___ Supplied records ___
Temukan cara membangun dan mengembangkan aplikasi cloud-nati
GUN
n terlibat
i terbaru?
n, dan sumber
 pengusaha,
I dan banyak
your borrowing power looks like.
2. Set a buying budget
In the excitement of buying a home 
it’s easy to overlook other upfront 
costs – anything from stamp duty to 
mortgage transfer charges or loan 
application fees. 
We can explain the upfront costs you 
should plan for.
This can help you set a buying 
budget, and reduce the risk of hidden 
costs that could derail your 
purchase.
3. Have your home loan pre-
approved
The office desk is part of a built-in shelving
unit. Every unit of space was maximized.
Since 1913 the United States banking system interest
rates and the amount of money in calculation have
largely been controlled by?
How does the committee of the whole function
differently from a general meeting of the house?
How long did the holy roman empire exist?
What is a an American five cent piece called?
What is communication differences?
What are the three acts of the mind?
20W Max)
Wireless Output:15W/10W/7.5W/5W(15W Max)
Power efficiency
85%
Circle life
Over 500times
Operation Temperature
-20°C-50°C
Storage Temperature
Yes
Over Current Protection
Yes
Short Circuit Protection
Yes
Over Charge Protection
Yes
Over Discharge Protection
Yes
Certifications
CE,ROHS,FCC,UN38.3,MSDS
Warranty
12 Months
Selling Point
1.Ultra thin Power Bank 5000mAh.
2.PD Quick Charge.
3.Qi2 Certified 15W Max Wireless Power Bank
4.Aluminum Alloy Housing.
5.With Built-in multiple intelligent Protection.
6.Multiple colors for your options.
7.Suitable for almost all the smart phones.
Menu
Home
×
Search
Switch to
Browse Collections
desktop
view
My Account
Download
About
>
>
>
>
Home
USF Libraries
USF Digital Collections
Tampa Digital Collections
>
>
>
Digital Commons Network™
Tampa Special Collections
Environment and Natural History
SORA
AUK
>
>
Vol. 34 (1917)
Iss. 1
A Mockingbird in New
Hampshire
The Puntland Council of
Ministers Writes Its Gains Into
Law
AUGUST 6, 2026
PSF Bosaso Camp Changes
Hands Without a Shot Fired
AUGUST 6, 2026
___
Find the word "costs" in the entries, and copy every line it shows up in.

▸ Finished exercise
costs – anything from stamp duty to 
We can explain the upfront costs you 
costs that could derail your 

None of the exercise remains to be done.